On Sat, Jun 13, 2015 at 4:07 PM, Bryan Fields Bryan@bryanfields.net wrote:
(Please trim inclusions from previous messages) _______________________________________________ On 6/13/15 6:43 PM, Don Fanning wrote:
If they are good ideas I'm open to consider them. EIGRP ties you to one vendor (cisco), and frankly they suck :)
https://github.com/janovic/Quagga-EIGRP - you were saying?
That's not a router vendor.
I'm not trying to buy a vendor. I'm trying to route packets. Leave your CFP's in my work email.
We are talking about the UCSD gw not being able to reach anyone using BGP to announce their subnet to the global routing table.
And a solution for it. If you got a better one, by all means speak.

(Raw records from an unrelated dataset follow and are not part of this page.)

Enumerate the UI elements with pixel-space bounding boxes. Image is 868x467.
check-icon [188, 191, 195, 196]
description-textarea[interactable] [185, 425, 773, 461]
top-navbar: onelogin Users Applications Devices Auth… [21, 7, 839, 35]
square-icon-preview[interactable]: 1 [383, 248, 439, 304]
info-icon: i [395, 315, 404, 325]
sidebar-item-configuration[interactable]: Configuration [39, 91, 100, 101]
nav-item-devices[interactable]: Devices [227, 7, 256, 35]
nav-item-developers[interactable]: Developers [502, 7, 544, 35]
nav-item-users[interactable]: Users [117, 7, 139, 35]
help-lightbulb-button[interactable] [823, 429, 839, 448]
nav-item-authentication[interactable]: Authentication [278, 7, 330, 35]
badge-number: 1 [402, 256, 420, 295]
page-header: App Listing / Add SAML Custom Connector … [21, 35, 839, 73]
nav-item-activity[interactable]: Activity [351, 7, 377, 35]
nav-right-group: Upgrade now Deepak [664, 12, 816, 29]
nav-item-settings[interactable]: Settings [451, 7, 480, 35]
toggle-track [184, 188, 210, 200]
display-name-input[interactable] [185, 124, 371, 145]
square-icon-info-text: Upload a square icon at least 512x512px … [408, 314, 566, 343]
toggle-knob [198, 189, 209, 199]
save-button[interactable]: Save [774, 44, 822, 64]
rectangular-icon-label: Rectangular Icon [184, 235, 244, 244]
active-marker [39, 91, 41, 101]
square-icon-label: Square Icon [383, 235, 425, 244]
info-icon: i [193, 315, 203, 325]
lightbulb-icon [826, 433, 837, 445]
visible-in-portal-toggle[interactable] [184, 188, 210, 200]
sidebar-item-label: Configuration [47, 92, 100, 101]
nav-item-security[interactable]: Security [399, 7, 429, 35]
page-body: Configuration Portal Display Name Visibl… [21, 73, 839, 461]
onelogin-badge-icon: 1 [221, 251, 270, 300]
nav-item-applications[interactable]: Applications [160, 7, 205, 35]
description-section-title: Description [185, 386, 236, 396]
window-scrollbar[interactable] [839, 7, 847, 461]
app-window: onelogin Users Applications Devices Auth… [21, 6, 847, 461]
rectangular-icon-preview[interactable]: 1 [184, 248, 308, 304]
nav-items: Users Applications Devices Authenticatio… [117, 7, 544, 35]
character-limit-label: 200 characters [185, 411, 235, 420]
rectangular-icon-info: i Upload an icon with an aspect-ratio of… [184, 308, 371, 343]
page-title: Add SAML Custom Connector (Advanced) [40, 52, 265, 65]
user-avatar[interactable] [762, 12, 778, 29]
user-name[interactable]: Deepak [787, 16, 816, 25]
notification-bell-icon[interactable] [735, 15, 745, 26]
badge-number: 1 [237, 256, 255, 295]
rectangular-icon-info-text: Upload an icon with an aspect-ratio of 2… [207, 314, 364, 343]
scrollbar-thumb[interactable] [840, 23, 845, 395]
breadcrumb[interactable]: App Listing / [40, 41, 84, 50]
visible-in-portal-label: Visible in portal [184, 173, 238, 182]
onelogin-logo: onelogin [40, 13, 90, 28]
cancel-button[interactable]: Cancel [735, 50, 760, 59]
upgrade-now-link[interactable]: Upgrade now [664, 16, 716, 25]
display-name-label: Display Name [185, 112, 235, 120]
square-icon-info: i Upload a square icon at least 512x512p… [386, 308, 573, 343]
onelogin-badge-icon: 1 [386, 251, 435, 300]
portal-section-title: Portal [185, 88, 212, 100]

I have, but one must be willing to listen. The problem with the UCSD gateway routing not working with more specific announcements.

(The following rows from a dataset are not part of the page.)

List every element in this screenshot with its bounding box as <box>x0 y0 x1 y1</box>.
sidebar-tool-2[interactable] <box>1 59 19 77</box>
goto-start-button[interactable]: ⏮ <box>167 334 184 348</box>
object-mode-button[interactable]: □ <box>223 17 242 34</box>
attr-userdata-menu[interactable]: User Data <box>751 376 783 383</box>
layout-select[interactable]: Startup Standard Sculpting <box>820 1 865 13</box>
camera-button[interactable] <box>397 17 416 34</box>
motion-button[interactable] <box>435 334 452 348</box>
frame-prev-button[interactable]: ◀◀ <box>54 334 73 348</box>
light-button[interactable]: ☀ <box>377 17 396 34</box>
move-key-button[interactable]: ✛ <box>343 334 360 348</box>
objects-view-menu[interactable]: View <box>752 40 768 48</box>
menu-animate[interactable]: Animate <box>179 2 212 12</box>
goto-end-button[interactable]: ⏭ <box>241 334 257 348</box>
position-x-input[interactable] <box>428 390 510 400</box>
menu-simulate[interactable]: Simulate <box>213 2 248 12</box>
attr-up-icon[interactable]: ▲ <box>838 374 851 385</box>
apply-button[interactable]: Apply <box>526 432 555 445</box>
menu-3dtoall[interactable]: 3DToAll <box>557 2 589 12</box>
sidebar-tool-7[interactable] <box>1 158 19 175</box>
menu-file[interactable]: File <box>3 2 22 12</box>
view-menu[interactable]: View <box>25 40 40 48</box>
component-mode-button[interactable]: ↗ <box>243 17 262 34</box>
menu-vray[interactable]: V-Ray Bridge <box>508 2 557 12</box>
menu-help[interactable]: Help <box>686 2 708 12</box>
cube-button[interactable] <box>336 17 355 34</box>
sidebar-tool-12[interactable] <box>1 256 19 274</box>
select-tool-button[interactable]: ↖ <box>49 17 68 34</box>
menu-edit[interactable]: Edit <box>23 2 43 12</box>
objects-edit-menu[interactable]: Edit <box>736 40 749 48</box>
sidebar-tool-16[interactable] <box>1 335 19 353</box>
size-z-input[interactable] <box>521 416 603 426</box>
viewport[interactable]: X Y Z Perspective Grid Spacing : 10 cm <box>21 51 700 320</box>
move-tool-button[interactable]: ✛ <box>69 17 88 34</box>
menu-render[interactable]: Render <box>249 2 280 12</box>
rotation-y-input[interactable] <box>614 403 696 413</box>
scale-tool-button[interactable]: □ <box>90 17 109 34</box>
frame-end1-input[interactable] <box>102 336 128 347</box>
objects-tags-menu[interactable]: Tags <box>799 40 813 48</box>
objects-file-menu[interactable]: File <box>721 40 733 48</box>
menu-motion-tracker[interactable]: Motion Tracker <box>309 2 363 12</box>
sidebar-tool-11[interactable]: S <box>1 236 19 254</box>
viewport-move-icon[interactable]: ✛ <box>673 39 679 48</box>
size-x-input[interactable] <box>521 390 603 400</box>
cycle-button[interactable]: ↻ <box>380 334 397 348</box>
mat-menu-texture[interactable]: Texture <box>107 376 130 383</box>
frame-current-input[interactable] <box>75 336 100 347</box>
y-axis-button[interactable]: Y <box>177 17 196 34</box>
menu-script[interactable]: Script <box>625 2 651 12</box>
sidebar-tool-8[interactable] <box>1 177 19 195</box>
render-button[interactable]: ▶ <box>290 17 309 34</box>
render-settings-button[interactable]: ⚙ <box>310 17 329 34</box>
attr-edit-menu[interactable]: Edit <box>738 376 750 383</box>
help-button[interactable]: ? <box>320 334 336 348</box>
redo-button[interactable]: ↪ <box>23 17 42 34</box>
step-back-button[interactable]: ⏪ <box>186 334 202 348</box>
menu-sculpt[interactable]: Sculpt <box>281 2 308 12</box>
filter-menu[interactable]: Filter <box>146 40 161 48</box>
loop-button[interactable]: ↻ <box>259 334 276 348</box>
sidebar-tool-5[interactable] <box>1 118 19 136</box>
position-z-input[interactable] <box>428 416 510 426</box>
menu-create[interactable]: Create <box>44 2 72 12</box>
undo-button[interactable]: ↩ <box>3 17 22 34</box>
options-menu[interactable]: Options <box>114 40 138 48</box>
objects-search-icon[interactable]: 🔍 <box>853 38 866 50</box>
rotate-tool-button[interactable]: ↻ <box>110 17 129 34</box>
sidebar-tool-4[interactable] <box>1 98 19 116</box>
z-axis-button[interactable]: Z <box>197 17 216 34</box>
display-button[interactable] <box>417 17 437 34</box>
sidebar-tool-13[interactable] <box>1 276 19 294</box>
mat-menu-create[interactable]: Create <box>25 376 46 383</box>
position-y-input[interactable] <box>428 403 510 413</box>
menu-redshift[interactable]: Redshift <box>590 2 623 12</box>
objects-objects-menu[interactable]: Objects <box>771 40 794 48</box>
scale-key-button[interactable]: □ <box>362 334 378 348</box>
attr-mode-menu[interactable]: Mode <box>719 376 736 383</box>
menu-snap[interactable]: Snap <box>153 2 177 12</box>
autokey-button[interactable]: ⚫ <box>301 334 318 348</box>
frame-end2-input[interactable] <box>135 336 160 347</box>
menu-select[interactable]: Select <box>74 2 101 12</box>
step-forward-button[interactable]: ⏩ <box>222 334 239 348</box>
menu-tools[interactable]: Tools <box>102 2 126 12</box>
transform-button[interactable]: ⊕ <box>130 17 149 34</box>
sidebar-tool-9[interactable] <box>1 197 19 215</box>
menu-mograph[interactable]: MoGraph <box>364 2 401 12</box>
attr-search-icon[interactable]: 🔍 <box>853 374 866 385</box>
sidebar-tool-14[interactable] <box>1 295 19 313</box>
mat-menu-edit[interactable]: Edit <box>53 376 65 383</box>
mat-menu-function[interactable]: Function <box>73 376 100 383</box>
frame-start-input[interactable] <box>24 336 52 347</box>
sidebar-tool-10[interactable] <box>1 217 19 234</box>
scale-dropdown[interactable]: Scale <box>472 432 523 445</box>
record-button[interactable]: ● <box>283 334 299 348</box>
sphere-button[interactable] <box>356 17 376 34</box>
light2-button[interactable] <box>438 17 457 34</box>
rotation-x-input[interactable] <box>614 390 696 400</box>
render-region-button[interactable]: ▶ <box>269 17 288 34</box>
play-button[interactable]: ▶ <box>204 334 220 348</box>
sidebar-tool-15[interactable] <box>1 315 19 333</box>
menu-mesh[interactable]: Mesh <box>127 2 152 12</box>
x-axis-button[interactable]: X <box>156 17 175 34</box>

If BGP announced subnets were to IGP between each other announcements from one another and UCSD, I don't see how there would be a problem.
Spec is all that's needed. Code means we're developing something that's non-standard, and means no router vendor will support it.

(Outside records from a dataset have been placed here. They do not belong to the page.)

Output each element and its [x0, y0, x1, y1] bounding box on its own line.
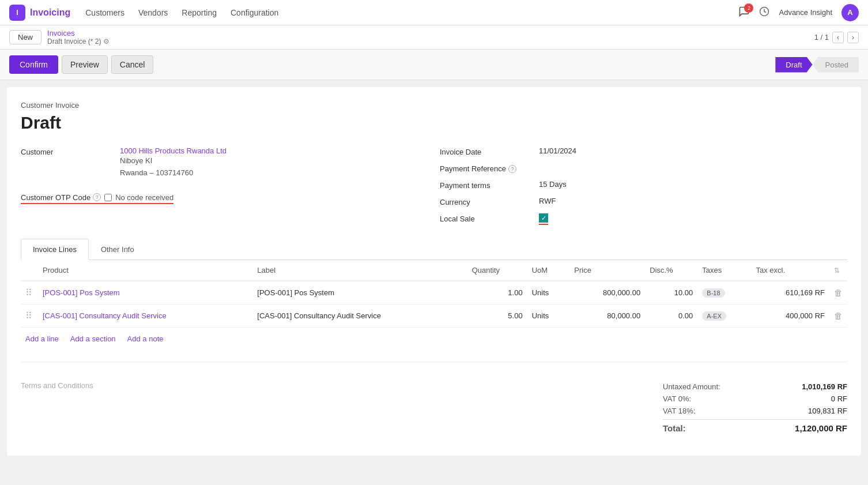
vat18-label: VAT 18%: — [663, 407, 695, 415]
breadcrumb-links: Invoices Draft Invoice (* 2) ⚙ — [47, 29, 110, 46]
tax-badge: B-18 — [702, 288, 724, 298]
payment-terms-value[interactable]: 15 Days — [539, 180, 567, 189]
row1-price[interactable]: 800,000.00 — [569, 281, 645, 304]
row2-drag[interactable]: ⠿ — [21, 304, 38, 328]
topnav-right: 2 Advance Insight A — [738, 4, 859, 21]
nav-menu: Customers Vendors Reporting Configuratio… — [84, 6, 724, 20]
app-brand[interactable]: I Invoicing — [9, 5, 70, 21]
delete-icon[interactable]: 🗑 — [834, 288, 843, 298]
preview-button[interactable]: Preview — [62, 55, 108, 74]
clock-icon[interactable] — [759, 6, 769, 19]
th-sort-icon[interactable]: ⇅ — [829, 260, 847, 281]
vat0-value: 0 RF — [831, 394, 847, 403]
row2-label[interactable]: [CAS-001] Consultancy Audit Service — [252, 304, 467, 328]
document-type: Customer Invoice — [21, 101, 847, 110]
total-value: 1,120,000 RF — [795, 423, 847, 433]
local-sale-checkbox[interactable] — [539, 213, 548, 223]
row2-disc[interactable]: 0.00 — [645, 304, 697, 328]
invoice-table: Product Label Quantity UoM Price Disc.% … — [21, 260, 847, 328]
nav-vendors[interactable]: Vendors — [137, 6, 169, 20]
breadcrumb-bar: New Invoices Draft Invoice (* 2) ⚙ 1 / 1… — [0, 25, 868, 50]
currency-row: Currency RWF — [440, 197, 847, 206]
row1-quantity[interactable]: 1.00 — [467, 281, 527, 304]
advance-insight-link[interactable]: Advance Insight — [779, 8, 832, 17]
payment-ref-help-icon[interactable]: ? — [508, 165, 516, 173]
th-disc: Disc.% — [645, 260, 697, 281]
brand-name: Invoicing — [30, 7, 70, 18]
customer-row: Customer 1000 Hills Products Rwanda Ltd … — [21, 146, 428, 179]
table-row: ⠿ [POS-001] Pos System [POS-001] Pos Sys… — [21, 281, 847, 304]
breadcrumb-parent[interactable]: Invoices — [47, 29, 110, 37]
th-drag — [21, 260, 38, 281]
add-section-button[interactable]: Add a section — [70, 334, 116, 343]
drag-handle-icon[interactable]: ⠿ — [25, 288, 32, 298]
row2-product[interactable]: [CAS-001] Consultancy Audit Service — [38, 304, 252, 328]
row2-quantity[interactable]: 5.00 — [467, 304, 527, 328]
settings-icon[interactable]: ⚙ — [103, 37, 110, 46]
row1-drag[interactable]: ⠿ — [21, 281, 38, 304]
total-row: Total: 1,120,000 RF — [663, 419, 847, 435]
tab-other-info[interactable]: Other Info — [89, 239, 146, 260]
otp-row: Customer OTP Code ? No code received — [21, 193, 428, 204]
row2-delete[interactable]: 🗑 — [829, 304, 847, 328]
payment-ref-label: Payment Reference ? — [440, 163, 532, 173]
th-quantity: Quantity — [467, 260, 527, 281]
breadcrumb-current: Draft Invoice (* 2) ⚙ — [47, 37, 110, 46]
nav-reporting[interactable]: Reporting — [180, 6, 218, 20]
customer-label: Customer — [21, 146, 113, 156]
status-draft[interactable]: Draft — [775, 57, 812, 73]
action-buttons: Confirm Preview Cancel — [9, 55, 153, 74]
next-record-button[interactable]: › — [847, 32, 859, 43]
confirm-button[interactable]: Confirm — [9, 55, 58, 74]
invoice-date-row: Invoice Date 11/01/2024 — [440, 146, 847, 156]
currency-value[interactable]: RWF — [539, 197, 556, 205]
th-tax-excl: Tax excl. — [751, 260, 829, 281]
row2-price[interactable]: 80,000.00 — [569, 304, 645, 328]
otp-field: Customer OTP Code ? No code received — [21, 193, 173, 204]
status-posted[interactable]: Posted — [813, 57, 859, 73]
form-right: Invoice Date 11/01/2024 Payment Referenc… — [440, 146, 847, 225]
add-line-button[interactable]: Add a line — [25, 334, 59, 343]
otp-help-icon[interactable]: ? — [93, 193, 101, 201]
breadcrumb-left: New Invoices Draft Invoice (* 2) ⚙ — [9, 29, 110, 46]
invoice-date-value[interactable]: 11/01/2024 — [539, 146, 576, 155]
column-sort-icon[interactable]: ⇅ — [834, 266, 840, 275]
otp-checkbox[interactable] — [104, 194, 112, 201]
payment-ref-row: Payment Reference ? — [440, 163, 847, 173]
nav-configuration[interactable]: Configuration — [229, 6, 280, 20]
add-note-button[interactable]: Add a note — [127, 334, 164, 343]
totals-section: Terms and Conditions Untaxed Amount: 1,0… — [21, 374, 847, 442]
local-sale-label: Local Sale — [440, 213, 532, 223]
tax-badge: A-EX — [702, 311, 726, 321]
row2-taxes[interactable]: A-EX — [697, 304, 751, 328]
customer-name[interactable]: 1000 Hills Products Rwanda Ltd — [120, 146, 227, 155]
row1-taxes[interactable]: B-18 — [697, 281, 751, 304]
prev-record-button[interactable]: ‹ — [832, 32, 844, 43]
section-divider — [21, 362, 847, 362]
breadcrumb-right: 1 / 1 ‹ › — [814, 32, 859, 43]
row1-delete[interactable]: 🗑 — [829, 281, 847, 304]
row1-disc[interactable]: 10.00 — [645, 281, 697, 304]
vat0-label: VAT 0%: — [663, 394, 691, 403]
status-pills: Draft Posted — [775, 57, 859, 73]
row1-uom[interactable]: Units — [527, 281, 570, 304]
totals-table: Untaxed Amount: 1,010,169 RF VAT 0%: 0 R… — [663, 381, 847, 435]
th-uom: UoM — [527, 260, 570, 281]
tab-invoice-lines[interactable]: Invoice Lines — [21, 239, 89, 260]
cancel-button[interactable]: Cancel — [111, 55, 154, 74]
drag-handle-icon[interactable]: ⠿ — [25, 311, 32, 321]
new-button[interactable]: New — [9, 30, 41, 44]
vat18-row: VAT 18%: 109,831 RF — [663, 405, 847, 417]
notification-icon[interactable]: 2 — [738, 6, 750, 19]
row1-label[interactable]: [POS-001] Pos System — [252, 281, 467, 304]
row1-product[interactable]: [POS-001] Pos System — [38, 281, 252, 304]
delete-icon[interactable]: 🗑 — [834, 311, 843, 321]
user-avatar[interactable]: A — [841, 4, 859, 21]
table-header-row: Product Label Quantity UoM Price Disc.% … — [21, 260, 847, 281]
notification-badge: 2 — [744, 3, 753, 13]
terms-conditions: Terms and Conditions — [21, 381, 93, 435]
local-sale-row: Local Sale — [440, 213, 847, 225]
nav-customers[interactable]: Customers — [84, 6, 126, 20]
row2-uom[interactable]: Units — [527, 304, 570, 328]
main-content: Customer Invoice Draft Customer 1000 Hil… — [7, 87, 861, 456]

Yeah, and spec never stopped a developer from not following it or doing their own thing. Don't believe me? Ask Microsoft, Google or any other company. I don't have to cater to your chosen network vendor, I can
create
my own. Standards make sure that there is interoperability within guidelines. And as I recall, EIGRP is a standard.
Are we really arguing about EIRGP being an open standard?
No it's not a standard. It's an informational draft, not an standards track RFC. The draft is dead at the IETF. Cisco retains full control over it, and the patents surrounding DUAL. Secondly its not a full implementation of EIGRP, stub areas are not documented.
The protocol was designed by Cisco Systems https://en.wikipedia.org/wiki/Cisco_Systems as a proprietary protocol, available only on Cisco routers, but Cisco converted it to an open standard in 2013. https://en.wikipedia.org/wiki/Enhanced_Interior_Gateway_Routing_Protocol
I won't fault you for having out of date knowledge... it's only been 2 years.
Use OSPF for stubs. It's much more suited and better documented.
I have on good authority the companies you cited are not re-inventing the wheel. They may develop standards and then ask that we (network vendors) support them, but they don't make their own one off protocols. Case in point, segment routing.
Segment routing is a fix for a network management problem. Not an application or systems problem.
Again, people can always just stick with IPIP and leave you out of the loop. Or just choose not to peer to your IGP and not have you announce their subnets.